Looking back and reminiscing on all my expeditions I realize each one has taught me life lessons. They have been preparing me to deal with hard times and not just mine but to help give strength to the ones I love through theirs as well. This last trip we had an amazing team, that came together and helped push each other as we marched over mountains. This trip was more spiritual and mentally challenging than anything I’ve ever done. This trip was called “The Cycle”, and was created to share the life cycle of a river system.
We started on a cold August morning at the base of the Sawtooth Mountain Range, on an alpine lake in Stanley, Idaho. Not knowing the pain we were about to endure we were all amped and ready for anything. That overwhelming excitement was quicklstaley idahoy replaced with a sobering reality that this was about to be a painful journey. With close to 75lbs of gear and a paddleboard lashed to my back, coming from sea level to high altitude things got real… quick.

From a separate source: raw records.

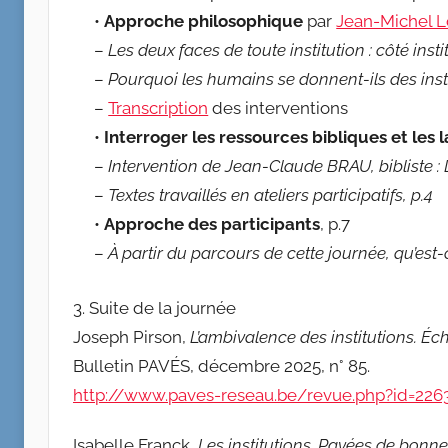
•
Approche philosophique
par
Jean-Michel 
–
Les deux faces de toute institution : côté insti
–
Pourquoi les humains se donnent-ils des inst
–
Transcription
des interventions
•
Interroger les ressources bibliques et les 
–
Intervention de Jean-Claude BRAU, bibliste 
–
Textes travaillés en ateliers participatifs, p.4
•
Approche des participants
, p.7
–
À partir du parcours de cette journée, qu’est-
3. Suite de la journée
Joseph Pirson,
L’ambivalence des institutions. Éc
Bulletin PAVÉS, décembre 2025, n° 85.
http://www.paves-reseau.be/revue.php?id=226
Isabelle Franck,
Les institutions. Pavées de bonne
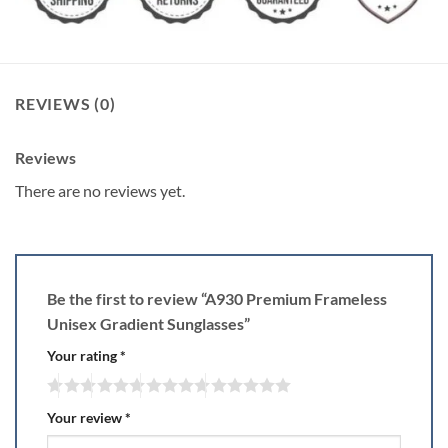
REVIEWS (0)
Reviews
There are no reviews yet.
Be the first to review “A930 Premium Frameless
Unisex Gradient Sunglasses”
Your rating
*
Your review
*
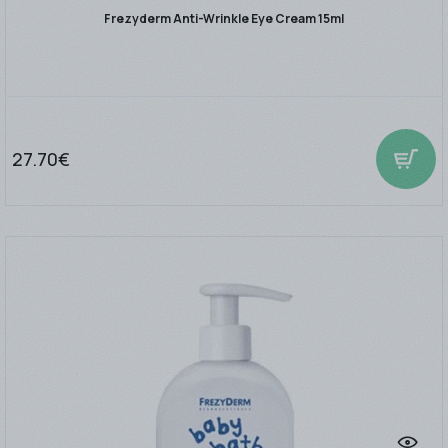
Frezyderm Anti-Wrinkle Eye Cream 15ml
27.70€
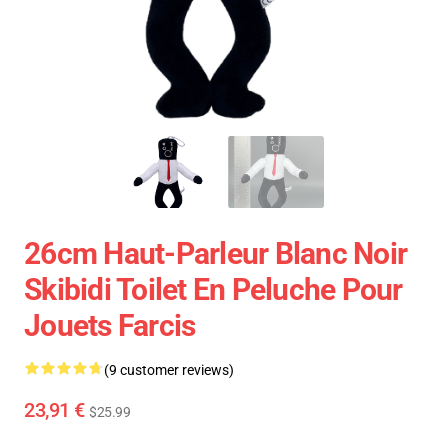
26cm Haut-Parleur Blanc Noir
Skibidi Toilet En Peluche Pour
Jouets Farcis
(9 customer reviews)
23,91 €
$25.99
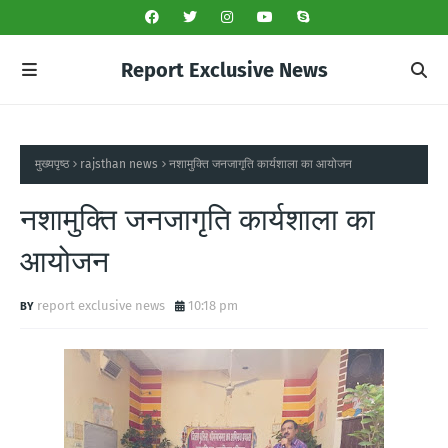
Report Exclusive News
मुख्यपृष्ठ
rajsthan news
नशामुक्ति जनजागृति कार्यशाला का आयोजन
नशामुक्ति जनजागृति कार्यशाला का
आयोजन
report exclusive news
10:18 pm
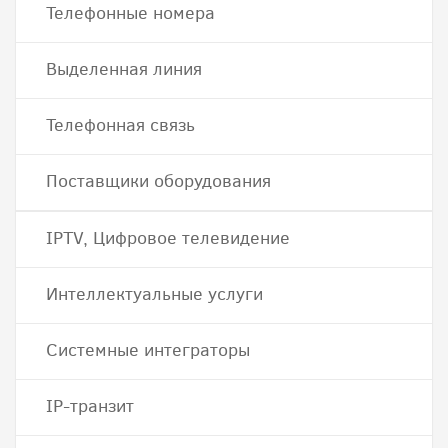
Телефонные номера
Выделенная линия
Телефонная связь
Поставщики оборудования
IPTV, Цифровое телевидение
Интеллектуальные услуги
Системные интеграторы
IP-транзит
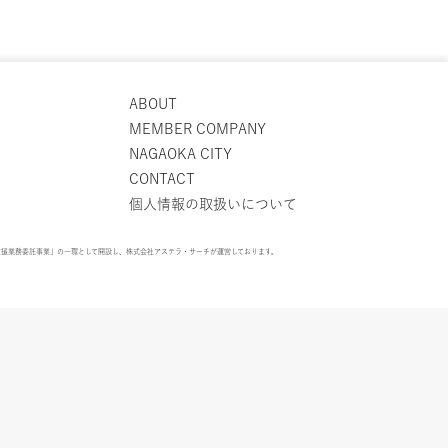
ABOUT
MEMBER COMPANY
NAGAOKA CITY
CONTACT
個人情報の取扱いについて
支援業務委託事業」の一環として開設し、株式会社アステラ・サーチが運営しております。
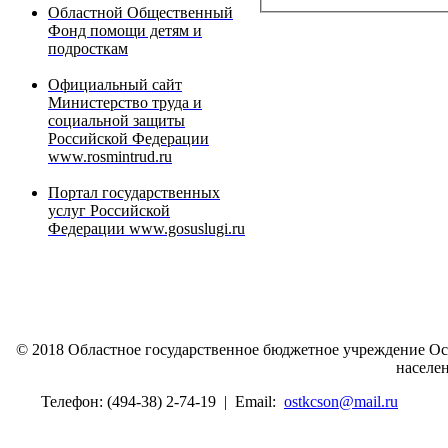
Областной Общественный
Фонд помощи детям и
подросткам
Официальный сайт
Министерство труда и
социальной защиты
Российской Федерации
www.rosmintrud.ru
Портал государственных
услуг Российской
Федерации www.gosuslugi.ru
© 2018 Областное государственное бюджетное учреждение О
населе
Телефон: (494-38) 2-74-19
|
Email:
ostkcson@mail.ru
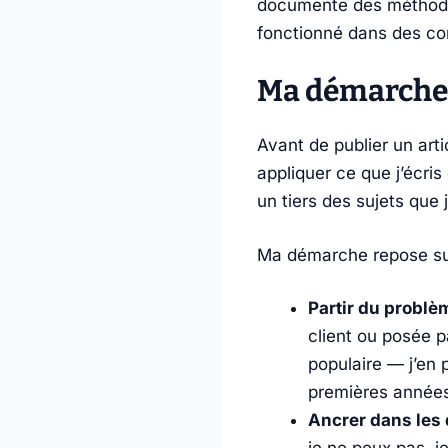
documente des méthodes 
fonctionné dans des con
Ma démarche 
Avant de publier un art
appliquer ce que j’écris
un tiers des sujets que 
Ma démarche repose sur 
Partir du problèm
client ou posée pa
populaire — j’en 
premières années 
Ancrer dans les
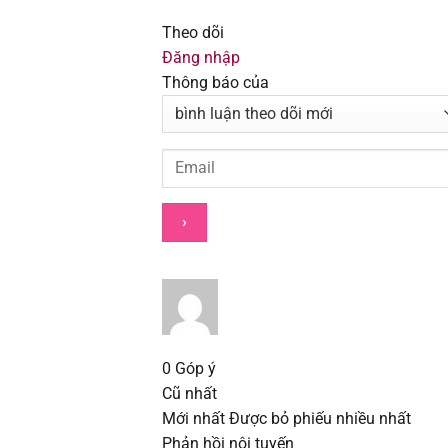
Chapter 398
Theo dõi
Đăng nhập
Chapter 397
Thông báo của
Chapter 396
Chapter 395
Chapter 394
Chapter 393
Chapter 392
0
Góp ý
Chapter 391
Cũ nhất
Mới nhất
Được bỏ phiếu nhiều nhất
Chapter 390
Phản hồi nội tuyến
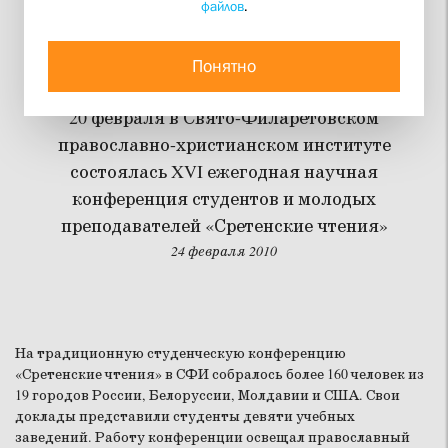
файлов
.
В СФИ прошли XVI
«Сретенские чтения»
Понятно
20 февраля в Свято-Филаретовском
православно-христианском институте
состоялась XVI ежегодная научная
конференция студентов и молодых
преподавателей «Сретенские чтения»
24 февраля 2010
На традиционную студенческую конференцию
«Сретенские чтения» в СФИ собралось более 160 человек из
19 городов России, Белоруссии, Молдавии и США. Свои
доклады представили студенты девяти учебных
заведений. Работу конференции освещал православный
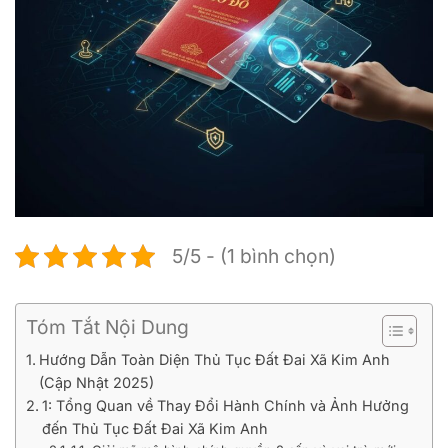
5/5 - (1 bình chọn)
Tóm Tắt Nội Dung
Hướng Dẫn Toàn Diện Thủ Tục Đất Đai Xã Kim Anh
(Cập Nhật 2025)
1: Tổng Quan về Thay Đổi Hành Chính và Ảnh Hưởng
đến Thủ Tục Đất Đai Xã Kim Anh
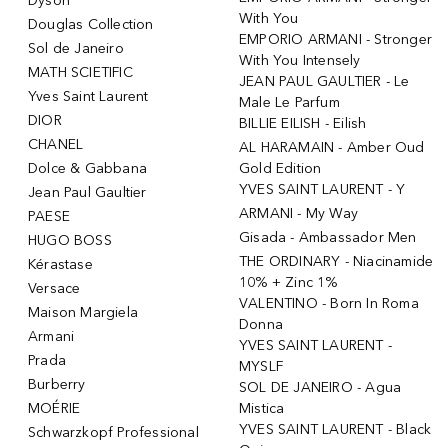
Dyson
With You
Douglas Collection
EMPORIO ARMANI - Stronger
Sol de Janeiro
With You Intensely
MATH SCIETIFIC
JEAN PAUL GAULTIER - Le
Yves Saint Laurent
Male Le Parfum
DIOR
BILLIE EILISH - Eilish
CHANEL
AL HARAMAIN - Amber Oud
Dolce & Gabbana
Gold Edition
YVES SAINT LAURENT - Y
Jean Paul Gaultier
ARMANI - My Way
PAESE
Gisada - Ambassador Men
HUGO BOSS
THE ORDINARY - Niacinamide
Kérastase
10% + Zinc 1%
Versace
VALENTINO - Born In Roma
Maison Margiela
Donna
Armani
YVES SAINT LAURENT -
Prada
MYSLF
Burberry
SOL DE JANEIRO - Agua
MOÉRIE
Mistica
YVES SAINT LAURENT - Black
Schwarzkopf Professional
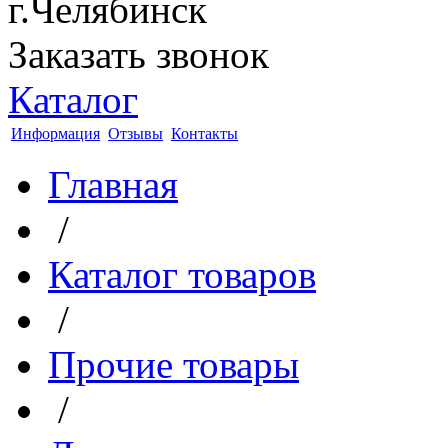
г.Челябинск
Заказать звонок
Каталог
Информация
Отзывы
Контакты
Главная
/
Каталог товаров
/
Прочие товары
/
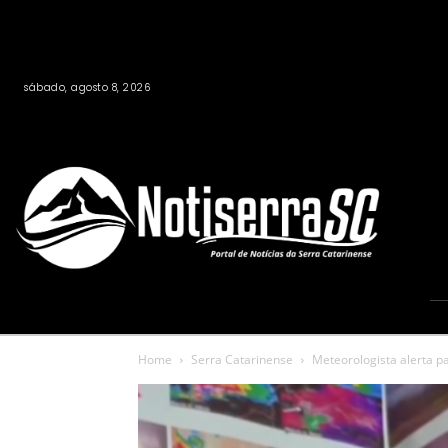
sábado, agosto 8, 2026
Home
Serra Catarinense
Meteorologista alerta p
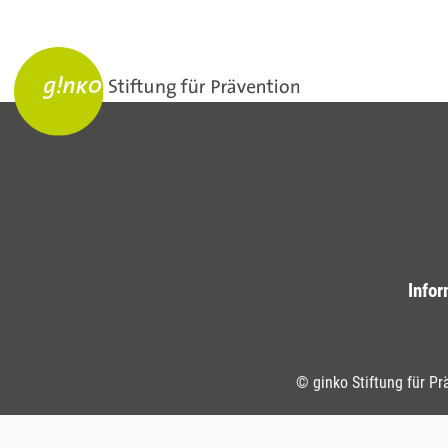
Infor
© ginko Stiftung für Pr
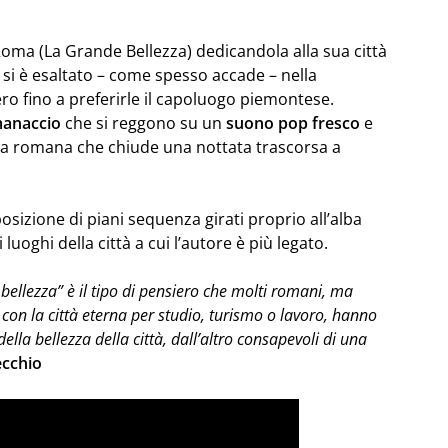
ma (La Grande Bellezza) dedicandola alla sua città
 si è esaltato – come spesso accade – nella
ero fino a preferirle il capoluogo piemontese.
manaccio
che si reggono su un
suono pop fresco
e
lba romana che chiude una nottata trascorsa a
sizione di piani sequenza girati proprio all’alba
 luoghi della città a cui l’autore è più legato.
llezza” è il tipo di pensiero che molti romani, ma
on la città eterna per studio, turismo o lavoro, hanno
a bellezza della città, dall’altro consapevoli di una
ecchio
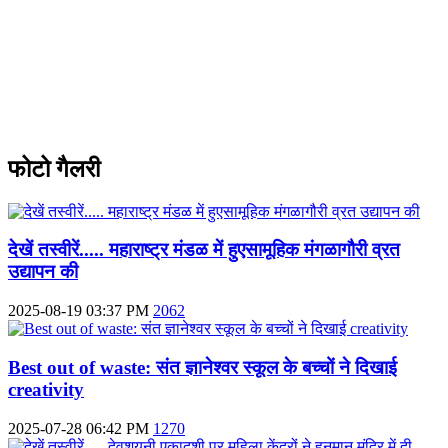
फोटो गैलरी
देखें तस्वीरें..... महाराष्ट्र मंडळ में हुएसामूहिक मंगळागौरी व्रत
उद्यापन की
2025-08-19 03:37 PM
2062
Best out of waste: संत ज्ञानेश्वर स्कूल के बच्चों ने दिखाई
creativity
2025-07-28 06:42 PM
1270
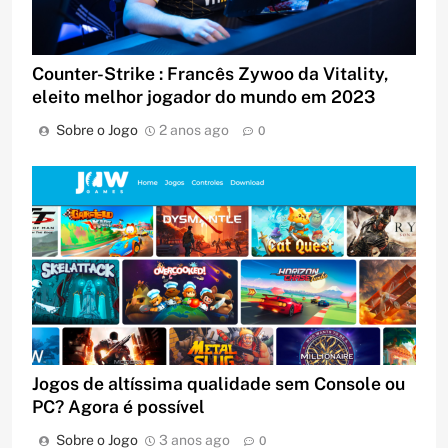
Counter-Strike : Francês Zywoo da Vitality,
eleito melhor jogador do mundo em 2023
Sobre o Jogo
2 anos ago
0
Jogos de altíssima qualidade sem Console ou
PC? Agora é possível
Sobre o Jogo
3 anos ago
0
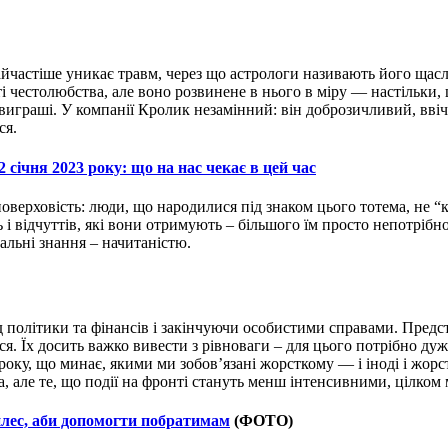
найчастіше уникає травм, через що астрологи називають його щас
 честолюбства, але воно розвинене в нього в міру — настільки, щ
виграші. У компанії Кролик незамінний: він доброзичливий, ввіч
ся.
 січня 2023 року: що на нас чекає в цей час
верховість: люди, що народилися під знаком цього тотема, не “ко
ь і відчуттів, які вони отримують – більшого їм просто непотріб
альні знання – начитаністю.
 політики та фінансів і закінчуючи особистими справами. Предс
ося. Їх досить важко вивести з рівноваги – для цього потрібно ду
року, що минає, якими ми зобов’язані жорсткому — і іноді і жо
а, але те, що події на фронті стануть менш інтенсивними, цілком
плес, аби допомогти побратимам
(ФОТО)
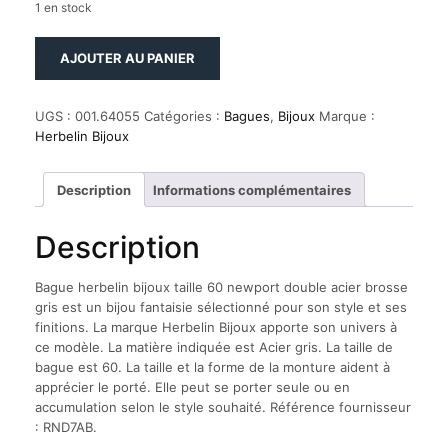
1 en stock
quantité
AJOUTER AU PANIER
de
Bague
herbelin
UGS :
001.64055
Catégories :
Bagues
,
Bijoux
Marque :
bijoux
Herbelin Bijoux
taille
60
newport
Description
Informations complémentaires
double
acier
Description
brosse
gris
Bague herbelin bijoux taille 60 newport double acier brosse
gris est un bijou fantaisie sélectionné pour son style et ses
finitions. La marque Herbelin Bijoux apporte son univers à
ce modèle. La matière indiquée est Acier gris. La taille de
bague est 60. La taille et la forme de la monture aident à
apprécier le porté. Elle peut se porter seule ou en
accumulation selon le style souhaité. Référence fournisseur
: RND7AB.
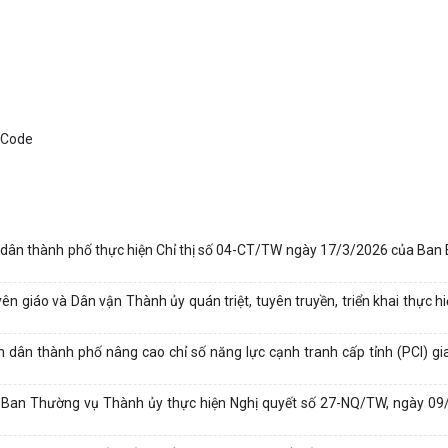
ân thành phố thực hiện Chỉ thị số 04-CT/TW ngày 17/3/2026 của Ban B
iáo và Dân vận Thành ủy quán triệt, tuyên truyền, triển khai thực hi
ân thành phố nâng cao chỉ số năng lực cạnh tranh cấp tỉnh (PCI) gi
 Ban Thường vụ Thành ủy thực hiện Nghị quyết số 27-NQ/TW, ngày 09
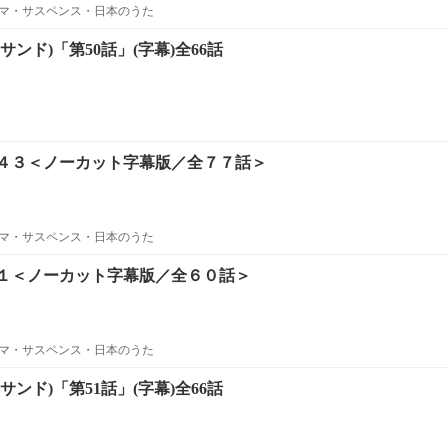
マ・サスペンス・日本のうた
ンド)「第50話」(字幕)全66話
４３＜ノーカット字幕版／全７７話＞
マ・サスペンス・日本のうた
１＜ノーカット字幕版／全６０話＞
マ・サスペンス・日本のうた
ンド)「第51話」(字幕)全66話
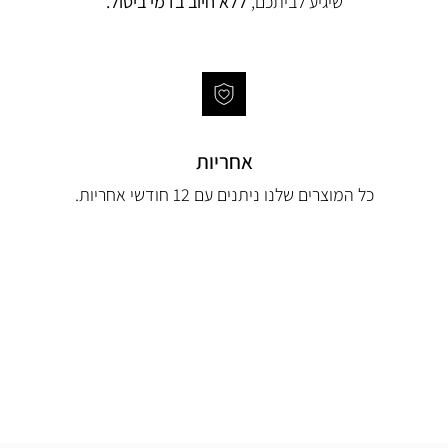
שיגיע לביתכם,
ללא חיוב בדמי ביטול.
אחריות
כל המוצרים שלנו ניתנים עם 12 חודשי אחריות.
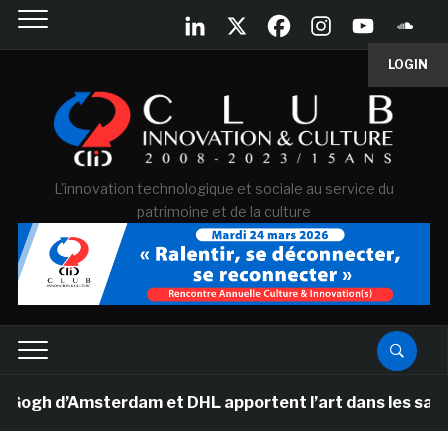
LOGIN
L'innovation technologique et sociale au service du
patrimoine et de la culture
h d’Amsterdam et DHL apportent l’art dans les salles de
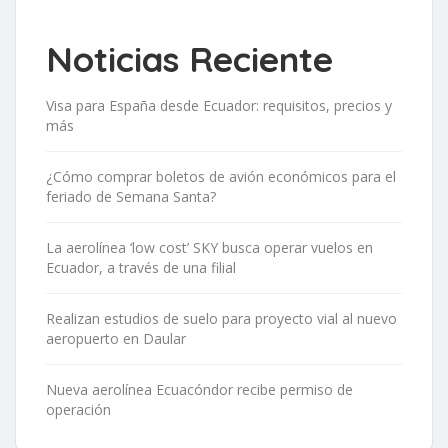
Noticias Reciente
Visa para España desde Ecuador: requisitos, precios y
más
¿Cómo comprar boletos de avión económicos para el
feriado de Semana Santa?
La aerolínea ‘low cost’ SKY busca operar vuelos en
Ecuador, a través de una filial
Realizan estudios de suelo para proyecto vial al nuevo
aeropuerto en Daular
Nueva aerolínea Ecuacóndor recibe permiso de
operación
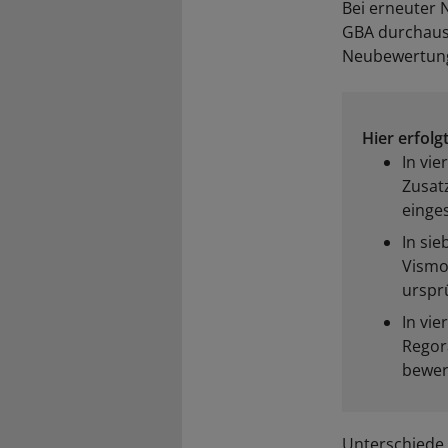
Bei erneuter 
GBA durchaus 
Neubewertung
Hier erfolg
In vie
Zusat
einges
In sie
Vismod
urspr
In vie
Regor
bewert
Unterschiede 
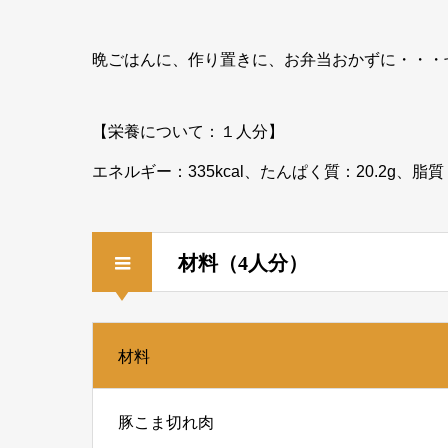
晩ごはんに、作り置きに、お弁当おかずに・・・
【栄養について：１人分】
エネルギー：335kcal、たんぱく質：20.2g、脂質：
材料（4人分）
材料
豚こま切れ肉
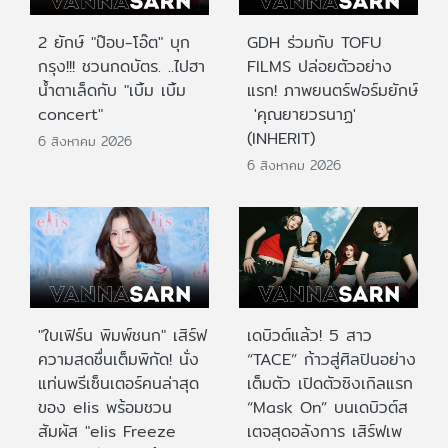
2 ยักษ์ "ป๊อบ-โอ๊ต" บุก
GDH ร่วมกับ TOFU
กรุง!!! ชวนกดบัตร. ..ไปฮา
FILMS ปล่อยตัวอย่าง
น้ำตาเล็ดกับ "เบิ้ม เบิ้ม
แรก! ภาพยนตร์ฟอร์มยักษ์
concert"
'คุณยายวรนาฏ'
(INHERIT)
6 สิงหาคม 2026
6 สิงหาคม 2026
"ใบเฟิร์น พิมพ์ชนก" เสิร์ฟ
เดบิวต์แล้ว! 5 สาว
ความสดชื่นเต็มพิกัด! นั่ง
“TACE” ก้าวสู่ศิลปินอย่าง
แท่นพรีเซ็นเตอร์คนล่าสุด
เต็มตัว เปิดตัวซิงเกิลแรก
ของ elis พร้อมชวน
“Mask On” บนเดบิวต์ส
สัมผัส "elis Freeze
เตจสุดอลังการ เสิร์ฟเพ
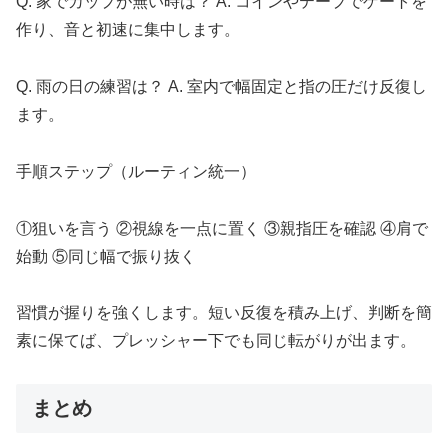
Q. 家でカップが無い時は？ A. コインやテープでゲートを
作り、音と初速に集中します。
Q. 雨の日の練習は？ A. 室内で幅固定と指の圧だけ反復し
ます。
手順ステップ（ルーティン統一）
①狙いを言う ②視線を一点に置く ③親指圧を確認 ④肩で
始動 ⑤同じ幅で振り抜く
習慣が握りを強くします。短い反復を積み上げ、判断を簡
素に保てば、プレッシャー下でも同じ転がりが出ます。
まとめ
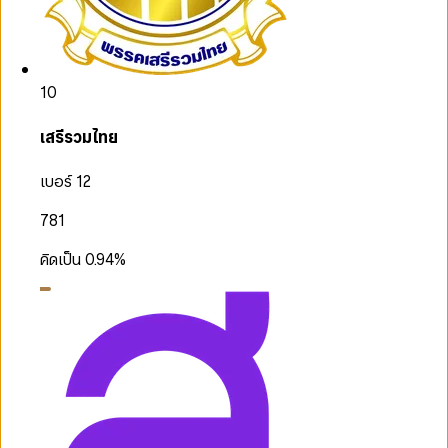
10
เสรีรวมไทย
เบอร์ 12
781
คิดเป็น
0.94
%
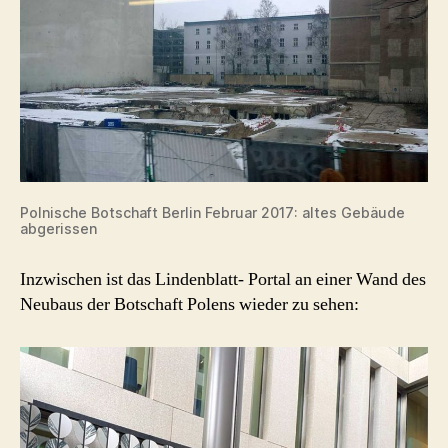
Polnische Botschaft Berlin Februar 2017: altes Gebäude
abgerissen
Inzwischen ist das Lindenblatt- Portal an einer Wand des
Neubaus der Botschaft Polens wieder zu sehen:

As Jackson, Morgan, and I made our way up, I remember Jackson and I looking at each other and understanding the unspoken words being said with just a look, ‘What are we doing?’ Jackson and I have been through a lot over the years and we’ve learned many things about each other. On this trip we learned even more, but mostly we learned a lot about ourselves; Mother Nature has a funny way of doin that to a person. We would see some pretty amazing landscapes, as we marched over the jagged peaks of the sawtooth wilderness, crossing mountain streams supplied by high alpine lakes that are fed by springs and snowmelt. You see, this is why we came to the wilderness to showcase the beauty and life of a river. Instead, the wilderness showcased something in us that we had either lost a long time ago or something we didn’t yet realize we had in us. For each one of us it would be different, and I can’t speak for the others, but for me it was something very special.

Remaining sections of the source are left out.